X lleva siempre la nariz manchada. Es una raya cuya curvatura leve de los lados hacia abajo casi no puede apreciarse porque la línea es demasiado corta. Se trata de una nariz demasiado grande en la cara de un hombre modesto. Demasiada nariz en un hombre puede llegar a torcer sus espaldas hacia adelante. Hundirle el pecho. Inclinarle el cuello como a una jirafa cuando bebe agua en un charco. Es lo que ve cuando se mira en los espejos de los lavabos de su oficina. Le pesa la nariz o quizás le pesa más la mancha minúscula amarronada que hay sobre ella. La nariz de un hombre cabizbajo no se levanta lo suficiente al beber del café con leche de la máquina expendedora que hay en el pasillo de la entrada de la oficina. El vaso de plástico es muy pequeño y está casi rebosando el líquido oscuro, porque la dirección no repara en gastos ni en ahorros al repartir esta droga beneficiosa para el ritmo de la producción. Como casi siempre, al apurar la última gota de café con leche de máquina, ha metido la nariz en el cubilete de plástico y el borde sucio del vaso le ha señalado con esa línea ligeramente curva dejándole una marca como la del puente de unas gafas. El borde del vaso de plástico se imprime en su nariz cuando apura el último sorbo, el que le devuelve las neuronas a su sitio, o el que se las altera, quién sabe.

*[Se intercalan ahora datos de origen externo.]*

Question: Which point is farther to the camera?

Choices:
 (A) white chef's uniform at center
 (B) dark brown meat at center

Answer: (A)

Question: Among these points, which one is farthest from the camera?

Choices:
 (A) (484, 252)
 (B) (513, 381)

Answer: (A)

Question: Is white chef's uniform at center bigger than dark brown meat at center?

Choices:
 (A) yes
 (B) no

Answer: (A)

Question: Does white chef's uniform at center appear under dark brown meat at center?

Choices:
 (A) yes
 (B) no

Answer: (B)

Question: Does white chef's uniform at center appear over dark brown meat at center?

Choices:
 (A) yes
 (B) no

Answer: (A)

Yo mantengo una amable conversación gris con este compañero. Qué mal está todo. Y cuánto trabaja él, según dice. Y qué fiel es a la Compañía, me dice. ¡Claro, claro, y yo!, le digo. Me explica lo que me quiere explicar. Lo que le interesa divulgar. Algo dirigido contra algún compañero que está entre la realidad y sus aspiraciones. Alguien ha dicho que, te pongas donde te pongas, siempre estás en el camino de alguien. Mezquindad es la palabra que mancha su nariz cuando la mete en el vaso de plástico. El café está envenenado. Pagamos cinco duros cada vez que queremos ser un poco más enanos y nos manchamos la nariz de color café de tanto lamerle el culo a la empresa.

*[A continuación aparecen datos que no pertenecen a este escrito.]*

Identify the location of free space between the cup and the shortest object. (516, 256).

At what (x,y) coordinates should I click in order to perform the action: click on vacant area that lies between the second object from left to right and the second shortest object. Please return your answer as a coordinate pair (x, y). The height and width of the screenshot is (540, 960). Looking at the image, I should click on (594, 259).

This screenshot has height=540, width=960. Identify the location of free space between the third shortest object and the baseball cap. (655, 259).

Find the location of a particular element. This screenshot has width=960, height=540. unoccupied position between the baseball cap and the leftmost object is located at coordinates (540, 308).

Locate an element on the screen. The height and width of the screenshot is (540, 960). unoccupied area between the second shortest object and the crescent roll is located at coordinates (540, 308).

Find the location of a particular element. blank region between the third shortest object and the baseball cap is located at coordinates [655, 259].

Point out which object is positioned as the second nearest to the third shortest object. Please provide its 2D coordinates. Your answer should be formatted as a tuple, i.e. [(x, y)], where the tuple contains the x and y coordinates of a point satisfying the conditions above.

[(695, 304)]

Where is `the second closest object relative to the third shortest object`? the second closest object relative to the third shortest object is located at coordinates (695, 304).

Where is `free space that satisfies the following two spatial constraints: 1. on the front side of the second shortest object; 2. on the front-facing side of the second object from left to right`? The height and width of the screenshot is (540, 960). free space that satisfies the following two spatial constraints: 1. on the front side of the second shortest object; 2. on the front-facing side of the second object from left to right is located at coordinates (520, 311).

Mientras me habla y me cuenta lo mucho que hace y lo que en su día hizo, su labor, largamente superior a la realizada por sus compañeros, yo me llevo la mano a la nariz, quizás porque es mi manera de decirle que se ha manchado sin obligarle a parar de aburrir con su plática. A lo mejor es que mientras habla siento que también mi nariz se está manchado en el culo de la Dirección.
Me he distraído pensando en Anabel y me voy al lavabo. Al entrar me pregunto: ¿Me he despedido de X? No me acuerdo. Entonces debería tomar más café con leche. A lo mejor Anabel no es la causa de que piense en ella. Quizás es este mundo ramplón, por el que no puedo sentir apego, el que hace que me enamore de Anabel. Anabel es realidad, libertad y un montón de cosas así, que suenan así, que se gozan así. Y todo esto es falso. Es mentira, me digo. Todo esto no ocurre. No es nada. Es la nada.

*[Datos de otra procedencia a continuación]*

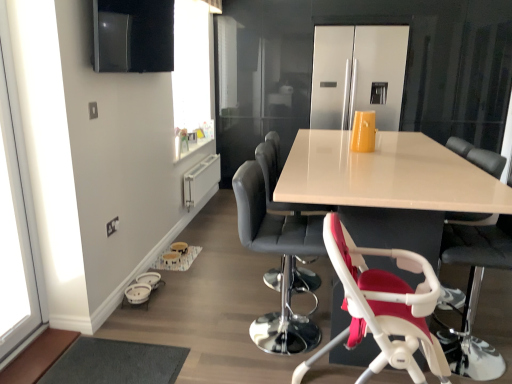 Locate an element on the screen. vacant area that lies between black leather bar stool at center, marked as the 2th chair in a back-to-front arrangement, and white plastic baby carriage at lower left is located at coordinates (205, 314).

Con estos pensamientos en la cabeza, llego y me inclino sobre el lavabo de la oficina, me miro la nariz y efectivamente, también la veo manchada. Gracias a Dios se disuelve con unas gotas de mi saliva que llevo con los dedos. Veo mi mirada vacía. Detrás de mí entra X, se lava las manos a mi lado y me sigue contando. Luego entra un compañero y saluda con energía y cordialidad postizas. Se pone a mear. X mete las manos en el grifo y se lava la cara. Le miro y me miro. Tengo la cara roja. Me seco. Entra otro tío, uno de ventas y también se pone a mear. X bebe del agua del grifo, sin agacharse, como los soldados que escogió el profeta.
Tengo que ser capaz de dejar esta empresa.